From the line containing "Describe the element at coordinates (29, 2331)" through the final line of the records, reproduce every line exactly.

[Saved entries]

####################

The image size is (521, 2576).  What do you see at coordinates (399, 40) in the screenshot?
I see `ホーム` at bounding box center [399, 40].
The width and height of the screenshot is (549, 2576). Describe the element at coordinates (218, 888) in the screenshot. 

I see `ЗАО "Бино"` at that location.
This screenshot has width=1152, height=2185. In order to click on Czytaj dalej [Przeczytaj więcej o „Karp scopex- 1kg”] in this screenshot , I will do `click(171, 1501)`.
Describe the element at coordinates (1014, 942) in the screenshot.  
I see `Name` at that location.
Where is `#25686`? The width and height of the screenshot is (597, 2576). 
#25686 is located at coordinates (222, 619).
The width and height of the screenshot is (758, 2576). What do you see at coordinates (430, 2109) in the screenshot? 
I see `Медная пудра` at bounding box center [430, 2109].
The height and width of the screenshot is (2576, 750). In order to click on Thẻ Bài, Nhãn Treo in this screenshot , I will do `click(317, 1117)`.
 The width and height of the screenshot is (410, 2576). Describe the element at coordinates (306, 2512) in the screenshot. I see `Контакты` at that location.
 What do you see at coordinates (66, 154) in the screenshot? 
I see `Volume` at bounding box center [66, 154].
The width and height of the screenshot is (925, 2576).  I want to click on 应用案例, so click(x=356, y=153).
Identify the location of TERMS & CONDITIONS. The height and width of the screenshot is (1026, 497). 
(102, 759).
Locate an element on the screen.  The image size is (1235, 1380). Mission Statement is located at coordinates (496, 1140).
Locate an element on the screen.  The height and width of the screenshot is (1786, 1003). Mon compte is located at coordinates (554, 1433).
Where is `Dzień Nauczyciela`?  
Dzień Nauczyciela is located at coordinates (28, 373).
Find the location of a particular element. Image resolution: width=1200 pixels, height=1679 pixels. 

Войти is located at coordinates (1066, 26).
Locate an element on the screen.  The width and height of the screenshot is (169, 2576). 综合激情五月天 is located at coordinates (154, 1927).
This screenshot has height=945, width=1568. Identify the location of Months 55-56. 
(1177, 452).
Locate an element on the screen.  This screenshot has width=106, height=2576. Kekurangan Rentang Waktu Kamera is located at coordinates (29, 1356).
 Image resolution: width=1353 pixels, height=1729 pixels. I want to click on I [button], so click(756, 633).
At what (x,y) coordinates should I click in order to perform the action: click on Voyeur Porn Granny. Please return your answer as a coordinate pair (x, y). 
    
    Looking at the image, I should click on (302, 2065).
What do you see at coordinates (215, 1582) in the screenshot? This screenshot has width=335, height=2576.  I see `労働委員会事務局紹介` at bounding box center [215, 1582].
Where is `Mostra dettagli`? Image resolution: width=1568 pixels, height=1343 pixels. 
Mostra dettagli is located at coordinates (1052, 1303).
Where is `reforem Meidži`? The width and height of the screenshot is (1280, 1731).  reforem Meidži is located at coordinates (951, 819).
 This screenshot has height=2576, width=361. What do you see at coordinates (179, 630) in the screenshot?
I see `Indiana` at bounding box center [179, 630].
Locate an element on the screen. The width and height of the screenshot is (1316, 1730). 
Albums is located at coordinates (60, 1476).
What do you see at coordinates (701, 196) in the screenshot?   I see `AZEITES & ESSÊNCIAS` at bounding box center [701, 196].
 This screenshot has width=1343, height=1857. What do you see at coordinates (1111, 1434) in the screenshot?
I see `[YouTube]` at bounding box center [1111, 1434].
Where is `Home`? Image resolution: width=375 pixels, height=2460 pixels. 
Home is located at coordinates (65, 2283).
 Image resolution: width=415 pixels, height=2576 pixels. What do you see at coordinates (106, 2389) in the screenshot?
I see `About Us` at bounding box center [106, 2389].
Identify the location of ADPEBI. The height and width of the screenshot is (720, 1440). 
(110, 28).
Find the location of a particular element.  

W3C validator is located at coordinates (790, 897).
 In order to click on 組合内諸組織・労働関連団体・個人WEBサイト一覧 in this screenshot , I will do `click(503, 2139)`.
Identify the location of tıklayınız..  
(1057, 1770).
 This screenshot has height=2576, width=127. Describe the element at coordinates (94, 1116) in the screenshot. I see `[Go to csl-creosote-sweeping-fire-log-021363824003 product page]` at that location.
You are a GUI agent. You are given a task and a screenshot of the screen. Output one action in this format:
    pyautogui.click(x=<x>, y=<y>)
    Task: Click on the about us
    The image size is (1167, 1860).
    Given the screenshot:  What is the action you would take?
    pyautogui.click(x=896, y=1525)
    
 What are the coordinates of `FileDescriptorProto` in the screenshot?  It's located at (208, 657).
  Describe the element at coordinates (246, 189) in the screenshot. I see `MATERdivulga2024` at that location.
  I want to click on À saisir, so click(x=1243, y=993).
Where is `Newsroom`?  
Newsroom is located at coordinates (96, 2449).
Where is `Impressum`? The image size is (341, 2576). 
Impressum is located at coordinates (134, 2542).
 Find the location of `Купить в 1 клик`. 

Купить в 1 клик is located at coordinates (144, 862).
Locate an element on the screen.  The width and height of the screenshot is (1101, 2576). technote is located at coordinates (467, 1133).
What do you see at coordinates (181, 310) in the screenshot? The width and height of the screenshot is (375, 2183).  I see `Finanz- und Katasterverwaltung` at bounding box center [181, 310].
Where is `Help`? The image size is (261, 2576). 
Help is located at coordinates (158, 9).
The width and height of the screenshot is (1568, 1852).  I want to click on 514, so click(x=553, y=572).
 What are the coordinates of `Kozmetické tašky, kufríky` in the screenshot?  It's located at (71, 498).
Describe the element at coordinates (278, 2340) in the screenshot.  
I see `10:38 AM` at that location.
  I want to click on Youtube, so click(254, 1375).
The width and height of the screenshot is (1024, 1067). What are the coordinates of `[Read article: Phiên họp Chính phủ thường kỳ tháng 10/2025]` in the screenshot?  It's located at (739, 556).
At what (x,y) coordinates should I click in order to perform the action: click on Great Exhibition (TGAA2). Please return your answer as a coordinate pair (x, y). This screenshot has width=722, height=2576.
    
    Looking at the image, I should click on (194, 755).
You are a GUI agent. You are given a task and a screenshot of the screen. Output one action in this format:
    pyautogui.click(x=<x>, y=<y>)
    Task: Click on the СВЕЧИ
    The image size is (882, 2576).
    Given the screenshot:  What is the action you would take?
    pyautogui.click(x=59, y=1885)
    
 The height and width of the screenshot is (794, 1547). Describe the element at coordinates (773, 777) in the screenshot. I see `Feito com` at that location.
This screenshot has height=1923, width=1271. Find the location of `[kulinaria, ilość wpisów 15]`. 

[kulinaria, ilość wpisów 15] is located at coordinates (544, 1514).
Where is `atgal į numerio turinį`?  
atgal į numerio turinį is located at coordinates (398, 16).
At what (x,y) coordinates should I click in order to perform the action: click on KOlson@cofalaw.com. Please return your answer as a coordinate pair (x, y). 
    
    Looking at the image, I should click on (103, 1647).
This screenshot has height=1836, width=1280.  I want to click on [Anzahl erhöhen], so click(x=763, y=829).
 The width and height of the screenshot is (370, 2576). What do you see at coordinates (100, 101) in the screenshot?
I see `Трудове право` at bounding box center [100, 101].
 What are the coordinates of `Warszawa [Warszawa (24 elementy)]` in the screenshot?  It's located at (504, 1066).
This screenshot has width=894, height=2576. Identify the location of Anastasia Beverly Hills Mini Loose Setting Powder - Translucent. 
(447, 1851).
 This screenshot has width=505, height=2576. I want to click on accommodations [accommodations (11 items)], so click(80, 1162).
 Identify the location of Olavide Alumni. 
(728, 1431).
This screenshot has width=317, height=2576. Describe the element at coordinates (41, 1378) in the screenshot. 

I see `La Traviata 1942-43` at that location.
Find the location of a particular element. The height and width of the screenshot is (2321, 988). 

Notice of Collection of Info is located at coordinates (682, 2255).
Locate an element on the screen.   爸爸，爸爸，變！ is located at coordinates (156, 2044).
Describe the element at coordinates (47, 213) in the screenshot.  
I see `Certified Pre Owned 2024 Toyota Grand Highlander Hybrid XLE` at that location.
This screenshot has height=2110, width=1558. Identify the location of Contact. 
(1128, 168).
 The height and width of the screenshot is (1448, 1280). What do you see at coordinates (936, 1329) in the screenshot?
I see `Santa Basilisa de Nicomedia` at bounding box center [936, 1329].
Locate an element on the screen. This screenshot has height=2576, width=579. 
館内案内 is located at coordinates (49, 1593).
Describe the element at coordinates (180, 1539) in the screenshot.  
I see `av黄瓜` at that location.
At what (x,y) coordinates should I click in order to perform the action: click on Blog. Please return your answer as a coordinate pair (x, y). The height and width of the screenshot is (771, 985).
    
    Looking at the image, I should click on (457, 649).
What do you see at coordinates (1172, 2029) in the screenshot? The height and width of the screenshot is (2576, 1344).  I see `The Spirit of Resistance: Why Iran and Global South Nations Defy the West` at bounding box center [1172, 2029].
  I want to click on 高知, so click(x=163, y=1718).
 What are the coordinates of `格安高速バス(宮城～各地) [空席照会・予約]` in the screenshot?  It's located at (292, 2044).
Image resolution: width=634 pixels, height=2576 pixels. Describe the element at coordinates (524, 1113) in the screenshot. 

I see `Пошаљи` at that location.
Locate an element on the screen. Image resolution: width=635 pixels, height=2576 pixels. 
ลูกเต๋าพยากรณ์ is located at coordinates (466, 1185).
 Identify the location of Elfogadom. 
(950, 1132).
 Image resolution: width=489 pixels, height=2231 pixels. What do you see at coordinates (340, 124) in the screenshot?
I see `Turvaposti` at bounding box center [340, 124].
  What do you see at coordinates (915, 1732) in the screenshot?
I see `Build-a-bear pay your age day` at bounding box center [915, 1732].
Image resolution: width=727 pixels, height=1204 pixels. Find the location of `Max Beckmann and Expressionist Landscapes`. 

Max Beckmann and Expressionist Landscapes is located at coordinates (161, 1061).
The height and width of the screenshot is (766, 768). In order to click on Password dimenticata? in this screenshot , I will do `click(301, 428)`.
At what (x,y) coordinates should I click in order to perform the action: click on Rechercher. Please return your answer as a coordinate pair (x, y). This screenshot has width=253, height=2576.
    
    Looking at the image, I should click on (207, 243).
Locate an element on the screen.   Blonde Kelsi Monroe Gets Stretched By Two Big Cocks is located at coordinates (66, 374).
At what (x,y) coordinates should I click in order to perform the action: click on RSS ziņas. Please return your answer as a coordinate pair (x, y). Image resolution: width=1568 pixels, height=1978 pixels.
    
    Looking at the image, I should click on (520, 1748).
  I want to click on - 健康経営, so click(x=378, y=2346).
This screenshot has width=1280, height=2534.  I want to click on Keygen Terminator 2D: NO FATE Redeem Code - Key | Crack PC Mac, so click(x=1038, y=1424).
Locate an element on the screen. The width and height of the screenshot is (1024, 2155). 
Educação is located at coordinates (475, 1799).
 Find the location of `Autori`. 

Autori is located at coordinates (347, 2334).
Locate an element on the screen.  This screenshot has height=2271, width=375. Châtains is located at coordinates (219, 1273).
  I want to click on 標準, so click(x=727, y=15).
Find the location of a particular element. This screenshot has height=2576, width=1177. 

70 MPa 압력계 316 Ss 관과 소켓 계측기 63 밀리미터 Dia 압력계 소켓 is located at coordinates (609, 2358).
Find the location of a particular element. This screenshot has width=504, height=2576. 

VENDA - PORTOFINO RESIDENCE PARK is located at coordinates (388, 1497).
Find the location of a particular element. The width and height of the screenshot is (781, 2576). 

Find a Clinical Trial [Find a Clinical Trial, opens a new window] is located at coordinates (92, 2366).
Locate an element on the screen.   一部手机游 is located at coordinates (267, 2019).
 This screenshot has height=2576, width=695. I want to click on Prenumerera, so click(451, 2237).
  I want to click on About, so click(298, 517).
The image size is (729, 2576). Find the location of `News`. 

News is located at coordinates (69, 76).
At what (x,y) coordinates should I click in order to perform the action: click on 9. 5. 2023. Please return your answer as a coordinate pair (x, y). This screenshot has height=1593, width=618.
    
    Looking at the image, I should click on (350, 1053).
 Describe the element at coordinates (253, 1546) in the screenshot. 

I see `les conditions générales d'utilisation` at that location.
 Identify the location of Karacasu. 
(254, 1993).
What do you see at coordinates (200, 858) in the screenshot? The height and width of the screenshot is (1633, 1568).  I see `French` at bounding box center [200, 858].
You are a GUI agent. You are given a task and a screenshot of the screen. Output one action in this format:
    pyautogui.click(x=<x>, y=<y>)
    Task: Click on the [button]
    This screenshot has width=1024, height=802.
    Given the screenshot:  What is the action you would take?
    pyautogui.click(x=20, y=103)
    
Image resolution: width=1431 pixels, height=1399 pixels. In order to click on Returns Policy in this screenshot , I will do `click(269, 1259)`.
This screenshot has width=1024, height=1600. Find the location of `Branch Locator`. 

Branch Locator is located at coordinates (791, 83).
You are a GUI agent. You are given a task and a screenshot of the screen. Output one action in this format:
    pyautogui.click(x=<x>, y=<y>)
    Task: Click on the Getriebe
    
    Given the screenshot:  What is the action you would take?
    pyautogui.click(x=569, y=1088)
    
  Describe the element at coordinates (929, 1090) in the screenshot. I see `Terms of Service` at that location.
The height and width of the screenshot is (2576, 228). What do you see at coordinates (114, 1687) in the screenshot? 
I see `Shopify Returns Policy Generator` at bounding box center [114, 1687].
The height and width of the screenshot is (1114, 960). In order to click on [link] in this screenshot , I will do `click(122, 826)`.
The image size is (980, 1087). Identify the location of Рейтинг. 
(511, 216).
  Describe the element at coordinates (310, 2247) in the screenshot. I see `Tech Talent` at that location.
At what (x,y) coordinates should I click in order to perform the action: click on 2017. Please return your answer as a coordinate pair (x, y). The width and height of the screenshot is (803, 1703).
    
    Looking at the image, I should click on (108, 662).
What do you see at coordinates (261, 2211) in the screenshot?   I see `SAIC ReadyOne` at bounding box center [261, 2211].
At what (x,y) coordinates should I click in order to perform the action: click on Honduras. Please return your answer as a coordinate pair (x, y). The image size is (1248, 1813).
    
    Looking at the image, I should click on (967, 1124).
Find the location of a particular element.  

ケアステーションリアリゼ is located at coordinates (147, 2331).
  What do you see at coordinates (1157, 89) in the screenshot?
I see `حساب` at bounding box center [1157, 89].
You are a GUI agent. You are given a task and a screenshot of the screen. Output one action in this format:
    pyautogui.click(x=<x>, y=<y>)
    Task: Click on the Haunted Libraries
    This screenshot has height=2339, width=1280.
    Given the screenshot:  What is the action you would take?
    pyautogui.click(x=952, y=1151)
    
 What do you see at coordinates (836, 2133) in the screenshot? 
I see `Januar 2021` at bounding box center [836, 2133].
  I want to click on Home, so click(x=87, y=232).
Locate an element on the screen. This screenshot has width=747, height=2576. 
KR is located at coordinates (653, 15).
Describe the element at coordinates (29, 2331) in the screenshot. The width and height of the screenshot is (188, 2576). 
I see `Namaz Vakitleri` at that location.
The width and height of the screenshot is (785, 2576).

####################

Output =>
Describe the element at coordinates (29, 2331) in the screenshot. The width and height of the screenshot is (188, 2576). 
I see `Namaz Vakitleri` at that location.
The width and height of the screenshot is (785, 2576).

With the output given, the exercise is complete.